ZOBACZ: Budowlaniec-oszust? "Dostanę pół roku w zawieszeniu, no i co?"
W kamienicy mieszka kilka rodzin. Pani Teresa od wielu lat stara się o zasiedzenie lokalu nad nią, którym do niedawna dysponowała gmina. Kobieta twierdzi, że urzędnicy zapewniali, że nie będą robili jej problemów. Niestety w 2021 roku sprzedali sporne mieszkanie Krystynie H., której rodzina zajmuje już część budynku.
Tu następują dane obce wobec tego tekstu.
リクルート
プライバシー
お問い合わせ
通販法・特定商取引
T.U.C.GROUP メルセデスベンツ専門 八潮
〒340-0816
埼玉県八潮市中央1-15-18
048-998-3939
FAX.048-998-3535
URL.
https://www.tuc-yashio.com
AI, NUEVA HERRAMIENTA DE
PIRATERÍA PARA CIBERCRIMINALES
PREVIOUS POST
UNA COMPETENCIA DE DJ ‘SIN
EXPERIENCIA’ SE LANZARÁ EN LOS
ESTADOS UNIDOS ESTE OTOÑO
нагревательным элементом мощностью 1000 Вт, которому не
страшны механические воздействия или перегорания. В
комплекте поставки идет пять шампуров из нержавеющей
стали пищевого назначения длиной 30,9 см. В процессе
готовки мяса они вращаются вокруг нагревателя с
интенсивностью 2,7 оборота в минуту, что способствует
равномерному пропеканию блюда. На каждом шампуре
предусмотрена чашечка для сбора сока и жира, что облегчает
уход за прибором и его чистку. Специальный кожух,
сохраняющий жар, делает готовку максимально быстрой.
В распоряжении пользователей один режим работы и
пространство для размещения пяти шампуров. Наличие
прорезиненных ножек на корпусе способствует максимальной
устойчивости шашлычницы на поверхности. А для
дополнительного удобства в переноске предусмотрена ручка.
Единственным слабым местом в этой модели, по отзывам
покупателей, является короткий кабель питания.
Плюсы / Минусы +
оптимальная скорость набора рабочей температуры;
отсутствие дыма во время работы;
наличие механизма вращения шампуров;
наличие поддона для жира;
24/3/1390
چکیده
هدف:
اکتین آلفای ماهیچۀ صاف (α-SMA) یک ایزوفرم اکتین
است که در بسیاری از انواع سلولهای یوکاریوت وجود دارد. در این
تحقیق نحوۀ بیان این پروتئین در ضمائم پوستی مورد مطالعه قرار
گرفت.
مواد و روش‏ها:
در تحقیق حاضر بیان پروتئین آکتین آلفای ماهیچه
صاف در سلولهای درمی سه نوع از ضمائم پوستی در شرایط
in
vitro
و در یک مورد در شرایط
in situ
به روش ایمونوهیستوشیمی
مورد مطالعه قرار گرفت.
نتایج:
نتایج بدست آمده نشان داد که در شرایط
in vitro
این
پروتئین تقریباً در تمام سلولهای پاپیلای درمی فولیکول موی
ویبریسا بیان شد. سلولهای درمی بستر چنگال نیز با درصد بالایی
- Poszłam nawet do urzędu gminy, do burmistrza poprosić, że już może zrezygnuję z zasiedzenia, ale żeby mi wydzielił tę część, co ją zagrodziłam, żebym mogła się dostać do mojej własności na pierwszym piętrze. Tam mam schody. Chciałam zapłacić – mówi Teresa Róg.
Do porozumienia nie doszło, w ruch poszedł więc sprzęt budowlany, przy pomocy którego zaczęto rozbierać jedną ze ścian w budynku. To fragment naszej rozmowy w urzędzie gminy Świerzawa:
- Pracownicy urzędu wtargnęli do pani Teresy i zaczęli jej demolować ścianę.
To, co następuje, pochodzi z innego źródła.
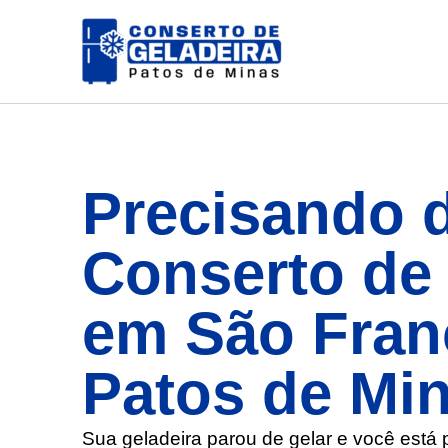
Ir
para
o
conteúdo
Precisando 
Conserto de 
em São Fran
Patos de Mi
Sua geladeira parou de gelar e você está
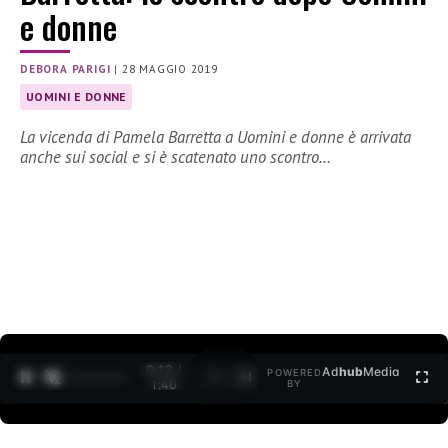
e donne
DEBORA PARIGI
|
28 MAGGIO 2019
UOMINI E DONNE
La vicenda di Pamela Barretta a Uomini e donne è arrivata
anche sui social e si è scatenato uno scontro…
0:12 /
Ad
hub
Media
POWERED
1
/
2
1:40
BY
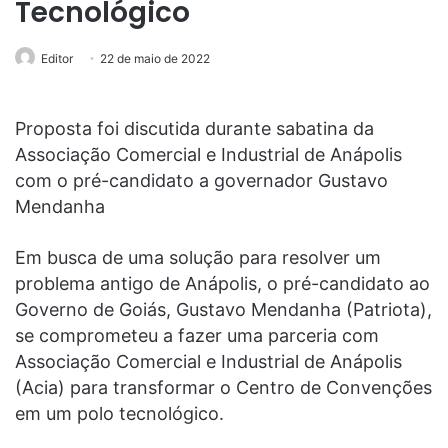
Tecnológico
Editor
22 de maio de 2022
Proposta foi discutida durante sabatina da
Associação Comercial e Industrial de Anápolis
com o pré-candidato a governador Gustavo
Mendanha
Em busca de uma solução para resolver um
problema antigo de Anápolis, o pré-candidato ao
Governo de Goiás, Gustavo Mendanha (Patriota),
se comprometeu a fazer uma parceria com
Associação Comercial e Industrial de Anápolis
(Acia) para transformar o Centro de Convenções
em um polo tecnológico.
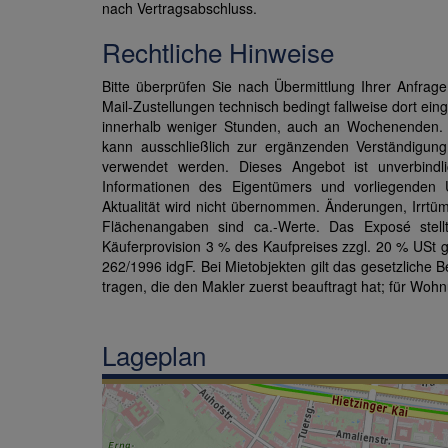
nach Vertragsabschluss.
Rechtliche Hinweise
Bitte überprüfen Sie nach Übermittlung Ihrer Anfra
Mail-Zustellungen technisch bedingt fallweise dort ei
innerhalb weniger Stunden, auch an Wochenenden. Di
kann ausschließlich zur ergänzenden Verständigung
verwendet werden. Dieses Angebot ist unverbindl
Informationen des Eigentümers und vorliegenden Un
Aktualität wird nicht übernommen. Änderungen, Irrtü
Flächenangaben sind ca.-Werte. Das Exposé stellt 
Käuferprovision 3 % des Kaufpreises zzgl. 20 % USt
262/1996 idgF. Bei Mietobjekten gilt das gesetzliche Be
tragen, die den Makler zuerst beauftragt hat; für Wohn
Lageplan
- Ale to nieprawda. Pracownicy urzędu?
- Dokładnie.
- I….?
- Czy jest wyrok eksmisyjny?
- Nie, jest wyrok przyznający lokal innemu państwu.
ZOBACZ: „Hospicjum umiera”. Dramatyczny apel
Krystyna H. nie chciała z nami rozmawiać. Wiadomo, że kobieta chce odzyskać sporny kawałek lokalu i tym samym pozbawić panią Teresą wejścia do sypialni.
- Zasiedzenie nie zostało udowodnione przez panią Teresę, sprawa jest rozstrzygnięta. Dlatego został ogłoszony przetarg – twierdzi Paweł Kisowski, burmistrz Świerzawy.
Pani Teresa nadal może starać się o zasiedzenie, bo sąd nie oddalił powództwa. Nie nakazał także gminie odzyskania spornej części mieszkania Krystyny H. Tyko wyrok eksmisyjny może to zrobić, a tego nie ma.
ZOBACZ: Wyrok tylko na papierze. Dziki lokator został
Zapytaliśmy burmistrza Świerzawy, kto pomoże pani Teresie dostać się do jej sypialni, jeżeli zostanie jej zabrany sporny fragment nieruchomości.
- To powinna być powołana wspólnota, zarządca powinien spory międzysąsiedzkie rozwiązywać – odparł.
Urzędnicy nie mają sobie nic do zarzucenia. Sprawa o zasiedzenie spornej nieruchomości trwa. Pani Teresa obawia się, że urzędnicy będą ponownie próbowali bezprawnie pozbawić ją schodów, bez których rodzina nie może funkcjonować.
- Nie podaruje tego. Już nie idę z gminą na żadne układy. Będę walczyć o swoje – zapowiada Teresa Róg.